Within the records that follow, find every line containing the string "чанартай". Copy those lines.

***** EXERCISE MATERIAL

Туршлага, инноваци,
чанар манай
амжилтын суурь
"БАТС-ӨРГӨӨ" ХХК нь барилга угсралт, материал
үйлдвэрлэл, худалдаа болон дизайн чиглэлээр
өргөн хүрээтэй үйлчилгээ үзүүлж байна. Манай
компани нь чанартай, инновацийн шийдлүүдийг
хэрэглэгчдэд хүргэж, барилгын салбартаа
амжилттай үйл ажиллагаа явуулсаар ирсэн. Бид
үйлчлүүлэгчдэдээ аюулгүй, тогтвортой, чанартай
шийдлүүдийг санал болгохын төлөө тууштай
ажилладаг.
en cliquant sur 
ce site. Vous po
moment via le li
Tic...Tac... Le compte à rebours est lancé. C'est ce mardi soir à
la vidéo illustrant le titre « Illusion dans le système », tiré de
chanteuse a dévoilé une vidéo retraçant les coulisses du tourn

**********
***** EXERCISE MATERIAL

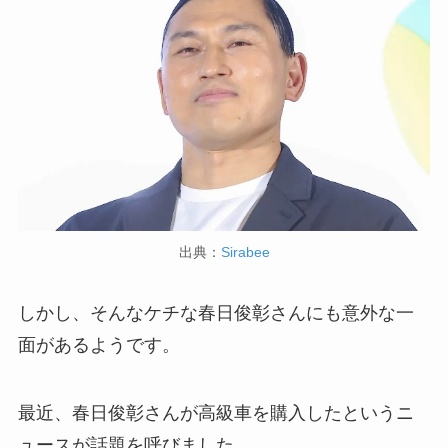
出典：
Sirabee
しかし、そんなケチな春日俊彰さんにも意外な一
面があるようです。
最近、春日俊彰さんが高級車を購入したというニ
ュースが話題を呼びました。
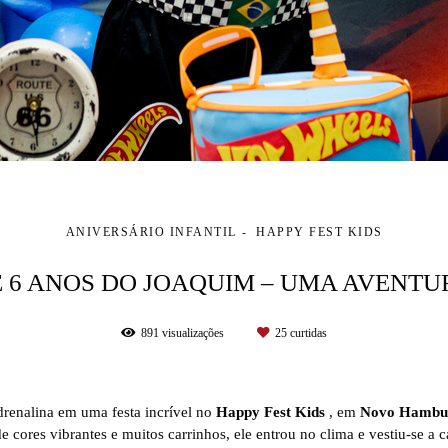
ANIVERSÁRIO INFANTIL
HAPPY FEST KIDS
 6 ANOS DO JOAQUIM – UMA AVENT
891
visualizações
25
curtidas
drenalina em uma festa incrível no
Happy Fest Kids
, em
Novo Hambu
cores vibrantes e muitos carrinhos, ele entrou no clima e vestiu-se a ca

**********
***** EXERCISE MATERIAL

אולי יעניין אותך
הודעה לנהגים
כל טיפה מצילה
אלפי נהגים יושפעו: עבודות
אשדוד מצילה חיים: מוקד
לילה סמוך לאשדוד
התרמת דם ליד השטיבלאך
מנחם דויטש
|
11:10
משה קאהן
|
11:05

**********

**OUTPUT FOR THIS TASK**
компани нь чанартай, инновацийн шийдлүүдийг
үйлчлүүлэгчдэдээ аюулгүй, тогтвортой, чанартай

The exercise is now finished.